TASK DESCRIPTION: From the records below, copy each line in which the string "assinatura" occurs.
== DATA UNDER STUDY
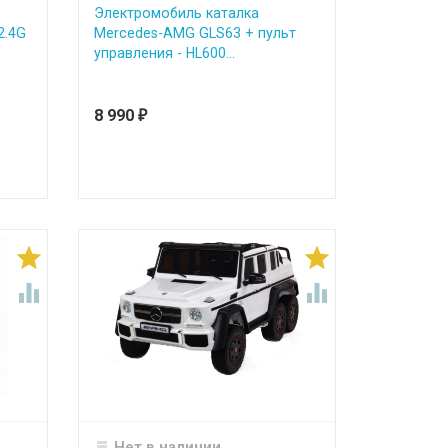
Электромобиль каталка
2.4G
Mercedes-AMG GLS63 + пульт
управления - HL600...
8 990
₽




Нет в наличии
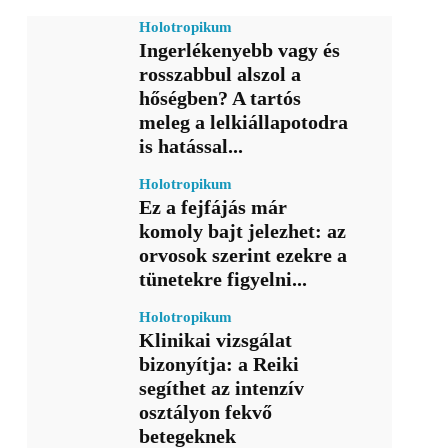
Holotropikum
Ingerlékenyebb vagy és
rosszabbul alszol a
hőségben? A tartós
meleg a lelkiállapotodra
is hatással...
Holotropikum
Ez a fejfájás már
komoly bajt jelezhet: az
orvosok szerint ezekre a
tünetekre figyelni...
Holotropikum
Klinikai vizsgálat
bizonyítja: a Reiki
segíthet az intenzív
osztályon fekvő
betegeknek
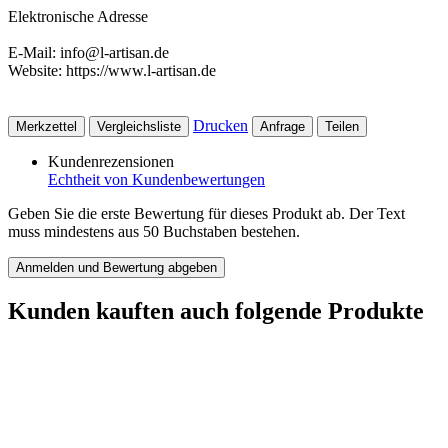
Elektronische Adresse
E-Mail: info@l-artisan.de
Website: https://www.l-artisan.de
Drucken
Merkzettel
Vergleichsliste
Anfrage
Teilen
Kundenrezensionen
Echtheit von Kundenbewertungen
Geben Sie die erste Bewertung für dieses Produkt ab. Der Text
muss mindestens aus 50 Buchstaben bestehen.
Anmelden und Bewertung abgeben
Kunden kauften auch folgende Produkte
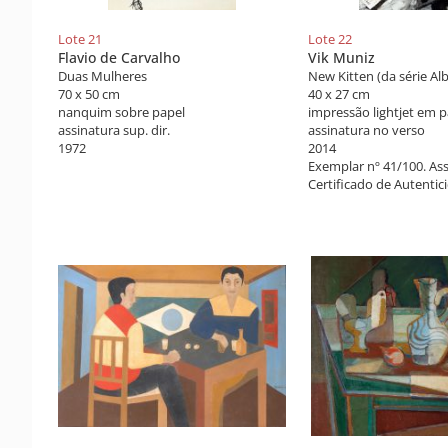
Lote 21
Lote 22
Flavio de Carvalho
Vik Muniz
Duas Mulheres
New Kitten (da série A
70 x 50 cm
40 x 27 cm
nanquim sobre papel
assinatura sup. dir.
assinatura no verso
1972
2014
Exemplar nº 41/100. As
Certificado de Autentic
de colecionadores de f
MAM, 2014.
====
SOLUTION:
assinatura sup. dir.
assinatura no verso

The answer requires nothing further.